The Painful Truth

by The_Winter_Writer



Category: Marvel Cinematic Universe, The Avengers (Marvel) - All Media Types
Genre: (kind of but not really) - Freeform, Angst, Betrayal, Captain America: Civil War (Movie), Character Study, Grief/Mourning, Mostly a character exploration during the big reveal in CACW, Multi, POV Tony Stark, Tony Angst, Tony Stark Feels, Tony Stark Needs a Hug, Tony Stark-centric
Language: English
Status: Completed
Published: 2018-03-31
Updated: 2018-03-31
Packaged: 2019-04-16 09:00:11
Rating: Not Rated
Warnings: Creator Chose Not To Use Archive Warnings
Chapters: 1
Words: 1,467
Publisher: archiveofourown.org
Story URL: https://archiveofourown.org/works/14161341
Author URL: https://archiveofourown.org/users/The_Winter_Writer/pseuds/The_Winter_Writer
Summary: It is the worst possible way that Tony could have found out the truth. It's cold, dark and there are dead winter soldiers behind them. He's exhausted, pain medication is muting his injuries and the threat of completely losing the Avengers is still hanging over his head.The fact that days before he had revisited one of his biggest regrets in front of an audience at MIT wasn't helping either.





	The Painful Truth

**Author's Note:**

> This is basically an exploration of Tony's internal turmoil during/after watching the video. I'm not going to rehash the fight.
> 
> I've lost people I dearly love and I've suffered betrayal from a close friend but I can't truly imagine combining those horrible feelings in the way they were for Tony. This is an attempt at getting into Tony's head on what might have been going on as he watched that video and then immediately after. 
> 
> We'll see how badly I fail, won't we?

Grief is an all-consuming thing. It’s not something a suit of armor can fight against. It isn’t something a charming smile or a truck full of money can erase. He can’t toss a sarcastic remark or a sassy quip to stop its silent march. Unfortunately its invasion into his soul, already so battered after years of abuse, is unstoppable.

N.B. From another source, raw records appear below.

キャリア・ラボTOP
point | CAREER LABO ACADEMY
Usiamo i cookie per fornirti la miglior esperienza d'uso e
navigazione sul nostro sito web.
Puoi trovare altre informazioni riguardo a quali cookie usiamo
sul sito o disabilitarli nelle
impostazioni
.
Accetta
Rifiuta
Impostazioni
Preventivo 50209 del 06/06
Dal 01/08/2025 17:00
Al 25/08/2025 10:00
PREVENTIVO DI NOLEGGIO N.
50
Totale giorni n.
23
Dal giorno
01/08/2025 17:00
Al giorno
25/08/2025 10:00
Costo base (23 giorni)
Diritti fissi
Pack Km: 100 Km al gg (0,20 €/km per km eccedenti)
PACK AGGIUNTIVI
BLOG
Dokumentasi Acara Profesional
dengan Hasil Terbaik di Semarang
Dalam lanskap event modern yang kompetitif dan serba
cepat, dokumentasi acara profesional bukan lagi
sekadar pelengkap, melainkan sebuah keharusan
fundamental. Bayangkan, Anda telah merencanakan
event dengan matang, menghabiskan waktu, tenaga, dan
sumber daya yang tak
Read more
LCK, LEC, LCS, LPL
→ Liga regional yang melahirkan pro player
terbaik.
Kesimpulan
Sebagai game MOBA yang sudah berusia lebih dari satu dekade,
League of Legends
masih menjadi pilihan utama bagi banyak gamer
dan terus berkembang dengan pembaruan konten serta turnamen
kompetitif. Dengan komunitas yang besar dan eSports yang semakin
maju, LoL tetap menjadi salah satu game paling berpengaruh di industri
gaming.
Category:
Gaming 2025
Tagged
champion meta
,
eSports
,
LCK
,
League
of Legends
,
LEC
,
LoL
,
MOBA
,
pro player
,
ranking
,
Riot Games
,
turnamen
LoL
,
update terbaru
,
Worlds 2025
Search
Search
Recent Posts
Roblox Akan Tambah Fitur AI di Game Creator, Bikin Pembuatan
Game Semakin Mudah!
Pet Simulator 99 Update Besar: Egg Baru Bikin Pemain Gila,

It sinks its teeth in, burrows deep into his core, and makes a home right in Tony’s very soul which is now writhing, screaming and begging for it to _stop_. Tony is so tired of grief. He’s tired of loss and betrayal. He’s tired of the horrific burden of physical and emotional pain threatening to completely consume him. It is taking its toll on him. He’s weighed down and sleep keeps coming harder and harder.

Tony isn’t quite sure he _wants_ to attempt sleep after _this_. It’s something straight out of a nightmare and he can’t wake up.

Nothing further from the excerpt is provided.